(Page images and extracted text)

--- START ---

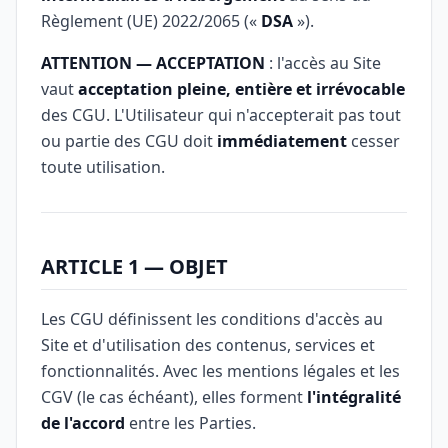
Règlement (UE) 2022/2065 («
DSA
»).
ATTENTION — ACCEPTATION
: l'accès au Site
vaut
acceptation pleine, entière et irrévocable
des CGU. L'Utilisateur qui n'accepterait pas tout
ou partie des CGU doit
immédiatement
cesser
toute utilisation.
ARTICLE 1 — OBJET
Les CGU définissent les conditions d'accès au
Site et d'utilisation des contenus, services et
fonctionnalités. Avec les mentions légales et les
CGV (le cas échéant), elles forment
l'intégralité
de l'accord
entre les Parties.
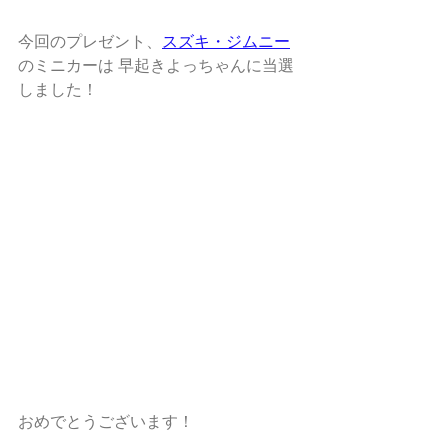
今回のプレゼント、
スズキ・ジムニー
のミニカーは 早起きよっちゃんに当選
しました！
おめでとうございます！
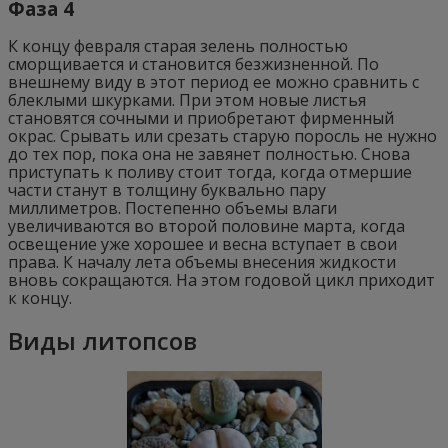
Фаза 4
К концу февраля старая зелень полностью
сморщивается и становится безжизненной. По
внешнему виду в этот период ее можно сравнить с
блеклыми шкурками. При этом новые листья
становятся сочными и приобретают фирменный
окрас. Срывать или срезать старую поросль не нужно
до тех пор, пока она не завянет полностью. Снова
приступать к поливу стоит тогда, когда отмершие
части станут в толщину буквально пару
миллиметров. Постепенно объемы влаги
увеличиваются во второй половине марта, когда
освещение уже хорошее и весна вступает в свои
права. К началу лета объемы внесения жидкости
вновь сокращаются. На этом годовой цикл приходит
к концу.
Виды литопсов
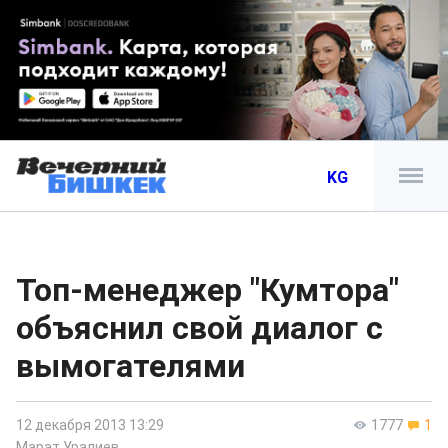
KG
Топ-менеджер "Кумтора"
объяснил свой диалог с
вымогателями
12 декабря 2013 13:29
1777
1
Марат Уралиев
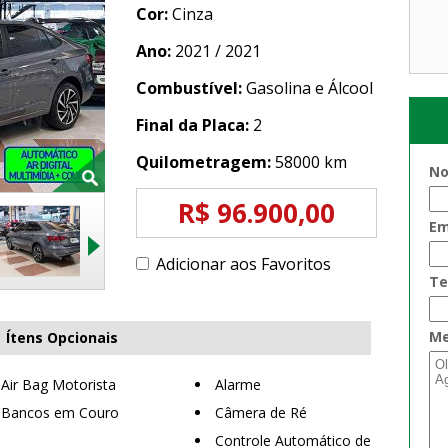
Cor:
Cinza
Ano:
2021 / 2021
Combustível:
Gasolina e Álcool
Final da Placa:
2
Quilometragem:
58000 km
No
R$ 96.900,00
Em
Adicionar aos Favoritos
Te
Me
Ítens Opcionais
Air Bag Motorista
Alarme
Bancos em Couro
Câmera de Ré
Controle Automático de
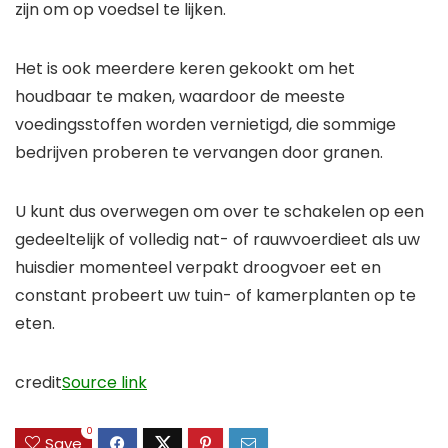
zijn om op voedsel te lijken.
Het is ook meerdere keren gekookt om het
houdbaar te maken, waardoor de meeste
voedingsstoffen worden vernietigd, die sommige
bedrijven proberen te vervangen door granen.
U kunt dus overwegen om over te schakelen op een
gedeeltelijk of volledig nat- of rauwvoerdieet als uw
huisdier momenteel verpakt droogvoer eet en
constant probeert uw tuin- of kamerplanten op te
eten.
credit
Source link
0
Save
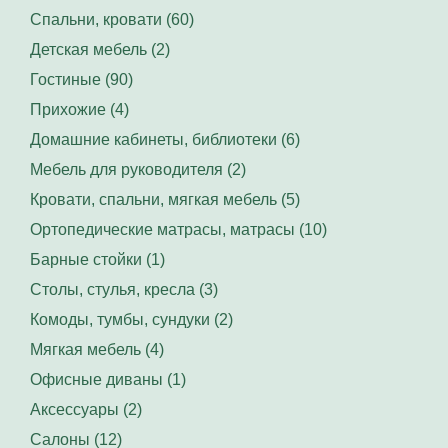
Спальни, кровати (60)
Детская мебель (2)
Гостиные (90)
Прихожие (4)
Домашние кабинеты, библиотеки (6)
Мебель для руководителя (2)
Кровати, спальни, мягкая мебель (5)
Ортопедические матрасы, матрасы (10)
Барные стойки (1)
Столы, стулья, кресла (3)
Комоды, тумбы, сундуки (2)
Мягкая мебель (4)
Офисные диваны (1)
Аксессуары (2)
Салоны (12)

--- END ---

__YOUR GOAL__: In the records above, find the line containing "de l'accord", then write out exactly that line and every later one through the last, omitting pictures.

__WRITTEN ANSWER__:
de l'accord
entre les Parties.
今回のプレゼント、
スズキ・ジムニー
のミニカーは 早起きよっちゃんに当選
しました！
おめでとうございます！
Фаза 4
К концу февраля старая зелень полностью
сморщивается и становится безжизненной. По
внешнему виду в этот период ее можно сравнить с
блеклыми шкурками. При этом новые листья
становятся сочными и приобретают фирменный
окрас. Срывать или срезать старую поросль не нужно
до тех пор, пока она не завянет полностью. Снова
приступать к поливу стоит тогда, когда отмершие
части станут в толщину буквально пару
миллиметров. Постепенно объемы влаги
увеличиваются во второй половине марта, когда
освещение уже хорошее и весна вступает в свои
права. К началу лета объемы внесения жидкости
вновь сокращаются. На этом годовой цикл приходит
к концу.
Виды литопсов
KG
Топ-менеджер "Кумтора"
объяснил свой диалог с
вымогателями
12 декабря 2013 13:29
1777
1
Марат Уралиев
Cor:
Cinza
Ano:
2021 / 2021
Combustível:
Gasolina e Álcool
Final da Placa:
2
Quilometragem:
58000 km
No
R$ 96.900,00
Em
Adicionar aos Favoritos
Te
Me
Ítens Opcionais
Air Bag Motorista
Alarme
Bancos em Couro
Câmera de Ré
Controle Automático de
zijn om op voedsel te lijken.
Het is ook meerdere keren gekookt om het
houdbaar te maken, waardoor de meeste
voedingsstoffen worden vernietigd, die sommige
bedrijven proberen te vervangen door granen.
U kunt dus overwegen om over te schakelen op een
gedeeltelijk of volledig nat- of rauwvoerdieet als uw
huisdier momenteel verpakt droogvoer eet en
constant probeert uw tuin- of kamerplanten op te
eten.
credit
Source link
0
Save
Спальни, кровати (60)
Детская мебель (2)
Гостиные (90)
Прихожие (4)
Домашние кабинеты, библиотеки (6)
Мебель для руководителя (2)
Кровати, спальни, мягкая мебель (5)
Ортопедические матрасы, матрасы (10)
Барные стойки (1)
Столы, стулья, кресла (3)
Комоды, тумбы, сундуки (2)
Мягкая мебель (4)
Офисные диваны (1)
Аксессуары (2)
Салоны (12)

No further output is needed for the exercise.